A Assembleia Legislativa de Santa Catarina (Alesc) aprovou, nesta quarta-feira (11), o Projeto de Lei (PL) 273/2024, que oficializa e estabelece critérios para o apadrinhamento afetivo de crianças e adolescentes no estado. A proposta, de autoria do deputado Mário Motta (PSD), visa oferecer referências familiares e apoio emocional a jovens em situação de acolhimento institucional que possuem vínculos fragilizados ou rompidos com suas famílias de origem.
Conforme informações da Agência AL, a iniciativa regulamenta uma prática que já conta com a atuação do Ministério Público e está amparada pelo Estatuto da Criança e do Adolescente (ECA). O texto segue agora para a sanção do governador para se tornar lei de forma definitiva.
Objetivos e diretrizes da proposta
O projeto busca formalizar a convivência externa de jovens que foram afastados do convívio familiar por decisões judiciais ou situações de violência. Segundo o deputado Mário Motta, a legislação preenche uma lacuna normativa sobre a rotina desses acolhidos.
“Este projeto coloca no papel uma legislação que estabelece requisitos e critérios para que famílias se coloquem como adotantes de fim de semana, em datas especiais para jovens, crianças e adolescentes que foram sacados do seio familiar por qualquer violência, ou motivação jurídica e que foram encaminhados para casas de acompanhamento”, explicou o parlamentar durante a sessão.

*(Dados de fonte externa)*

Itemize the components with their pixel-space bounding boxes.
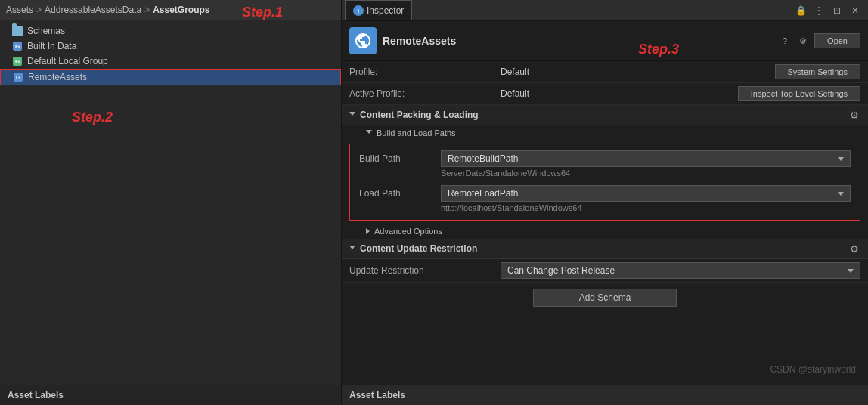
close-icon[interactable]: ✕ xyxy=(848,4,862,17)
advanced-options-row[interactable]: Advanced Options xyxy=(342,224,868,239)
build-load-paths-title: Build and Load Paths xyxy=(377,128,456,138)
watermark: CSDN @staryinworld xyxy=(770,364,856,375)
open-button[interactable]: Open xyxy=(814,33,860,48)
content-packing-section-header[interactable]: Content Packing & Loading ⚙ xyxy=(342,105,868,125)
content-packing-gear-icon[interactable]: ⚙ xyxy=(848,109,860,121)
add-schema-button[interactable]: Add Schema xyxy=(533,289,677,307)
load-path-row: Load Path RemoteLoadPath http://localhos… xyxy=(353,182,857,217)
dropdown-arrow2-icon xyxy=(838,192,844,196)
load-path-value: RemoteLoadPath xyxy=(448,188,518,199)
step3-label: Step.3 xyxy=(638,42,679,57)
add-schema-row: Add Schema xyxy=(342,283,868,313)
asset-labels-bar: Asset Labels xyxy=(342,385,868,405)
build-path-sub: ServerData/StandaloneWindows64 xyxy=(441,167,851,179)
remote-asset-icon xyxy=(349,27,377,54)
tree-item-label: Built In Data xyxy=(27,41,76,51)
update-restriction-label: Update Restriction xyxy=(349,265,501,276)
breadcrumb-part1: Assets xyxy=(6,5,33,15)
update-restriction-arrow-icon xyxy=(848,269,854,273)
update-restriction-dropdown[interactable]: Can Change Post Release xyxy=(501,262,860,279)
right-panel: i Inspector 🔒 ⋮ ⊡ ✕ RemoteAssets ? ⚙ xyxy=(342,0,868,405)
help-icon[interactable]: ? xyxy=(778,34,792,48)
menu-icon[interactable]: ⋮ xyxy=(812,4,826,17)
advanced-options-label: Advanced Options xyxy=(374,227,442,236)
load-path-sub: http://localhost/StandaloneWindows64 xyxy=(441,202,851,214)
group-icon: G xyxy=(12,41,23,51)
tree-item-label: RemoteAssets xyxy=(28,72,87,82)
build-path-right: RemoteBuildPath ServerData/StandaloneWin… xyxy=(441,150,851,179)
triangle-open-icon xyxy=(349,112,355,119)
breadcrumb-sep1: > xyxy=(36,5,42,15)
asset-labels-footer: Asset Labels xyxy=(0,385,341,405)
tree-item-label: Schemas xyxy=(27,26,65,36)
dropdown-arrow-icon xyxy=(838,157,844,161)
advanced-options-triangle-icon xyxy=(366,228,370,234)
folder-icon xyxy=(12,26,23,36)
load-path-dropdown[interactable]: RemoteLoadPath xyxy=(441,185,851,202)
svg-text:G: G xyxy=(15,58,20,65)
tab-icons: 🔒 ⋮ ⊡ ✕ xyxy=(794,4,865,17)
asset-title: RemoteAssets xyxy=(383,35,456,47)
inspector-tab[interactable]: i Inspector xyxy=(345,0,412,20)
load-path-label: Load Path xyxy=(359,185,435,199)
build-load-paths-header[interactable]: Build and Load Paths xyxy=(342,125,868,141)
maximize-icon[interactable]: ⊡ xyxy=(830,4,844,17)
breadcrumb-sep2: > xyxy=(144,5,150,15)
build-load-box: Build Path RemoteBuildPath ServerData/St… xyxy=(349,144,860,221)
left-panel: Assets > AddressableAssetsData > AssetGr… xyxy=(0,0,342,405)
active-profile-row: Active Profile: Default Inspect Top Leve… xyxy=(342,83,868,105)
group-green-icon: G xyxy=(12,56,23,66)
profile-value: Default xyxy=(501,66,775,77)
step2-label: Step.2 xyxy=(72,110,113,125)
tree-item-schemas[interactable]: Schemas xyxy=(0,23,341,39)
content-update-gear-icon[interactable]: ⚙ xyxy=(848,243,860,255)
breadcrumb: Assets > AddressableAssetsData > AssetGr… xyxy=(0,0,341,20)
profile-row: Profile: Default System Settings xyxy=(342,61,868,83)
content-update-title: Content Update Restriction xyxy=(360,243,477,254)
tree-item-default-local[interactable]: G Default Local Group xyxy=(0,54,341,69)
tree-item-label: Default Local Group xyxy=(27,56,108,66)
settings-icon[interactable]: ⚙ xyxy=(796,34,810,48)
inspector-tab-bar: i Inspector 🔒 ⋮ ⊡ ✕ xyxy=(342,0,868,21)
svg-text:G: G xyxy=(15,43,20,50)
info-icon: i xyxy=(353,5,364,16)
build-path-row: Build Path RemoteBuildPath ServerData/St… xyxy=(353,147,857,182)
load-path-right: RemoteLoadPath http://localhost/Standalo… xyxy=(441,185,851,214)
tree-items: Schemas G Built In Data G Default Local … xyxy=(0,20,341,88)
lock-icon[interactable]: 🔒 xyxy=(794,4,808,17)
header-right: ? ⚙ Open xyxy=(778,33,860,48)
build-path-label: Build Path xyxy=(359,150,435,164)
active-profile-value: Default xyxy=(501,88,738,99)
svg-text:G: G xyxy=(16,74,20,81)
build-paths-triangle-icon xyxy=(366,130,372,137)
update-restriction-row: Update Restriction Can Change Post Relea… xyxy=(342,259,868,283)
inspector-tab-label: Inspector xyxy=(367,5,404,16)
content-update-section-header[interactable]: Content Update Restriction ⚙ xyxy=(342,239,868,259)
system-settings-button[interactable]: System Settings xyxy=(775,64,860,79)
group-blue-icon: G xyxy=(13,72,23,82)
breadcrumb-current: AssetGroups xyxy=(153,5,209,15)
update-restriction-right: Can Change Post Release xyxy=(501,262,860,279)
breadcrumb-part2: AddressableAssetsData xyxy=(45,5,141,15)
step1-label: Step.1 xyxy=(242,5,283,20)
update-triangle-icon xyxy=(349,246,355,252)
inspector-header: RemoteAssets ? ⚙ Open xyxy=(342,21,868,61)
active-profile-label: Active Profile: xyxy=(349,88,501,99)
content-packing-title: Content Packing & Loading xyxy=(360,110,479,120)
build-path-value: RemoteBuildPath xyxy=(448,153,518,164)
update-restriction-value: Can Change Post Release xyxy=(507,265,615,276)
build-path-dropdown[interactable]: RemoteBuildPath xyxy=(441,150,851,167)
tree-item-builtin[interactable]: G Built In Data xyxy=(0,39,341,54)
tree-item-remote-assets[interactable]: G RemoteAssets xyxy=(0,69,341,85)
inspect-top-level-button[interactable]: Inspect Top Level Settings xyxy=(738,86,860,101)
profile-label: Profile: xyxy=(349,66,501,77)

A proposta determina que os interessados devem procurar a Vara da Infância e da Juventude, além de órgãos públicos ou organizações da sociedade civil, para manifestar disponibilidade e oficializar o encargo.
Critérios para o exercício do apadrinhamento
Para garantir a segurança e o bem-estar dos acolhidos, o PL 273/2024 estabelece uma série de requisitos obrigatórios para os candidatos a padrinhos ou madrinhas. Entre as exigências cumulativas, destacam-se:
Ser maior de 18 anos, respeitando a diferença mínima de 16 anos em relação ao apadrinhado;
Não estar inscrito nos cadastros oficiais de adoção;
Não ter sido destituído ou suspenso do poder familiar anteriormente;
Não possuir antecedentes criminais em crimes dolosos;
Residir nas proximidades da entidade responsável pela execução do programa de acolhimento.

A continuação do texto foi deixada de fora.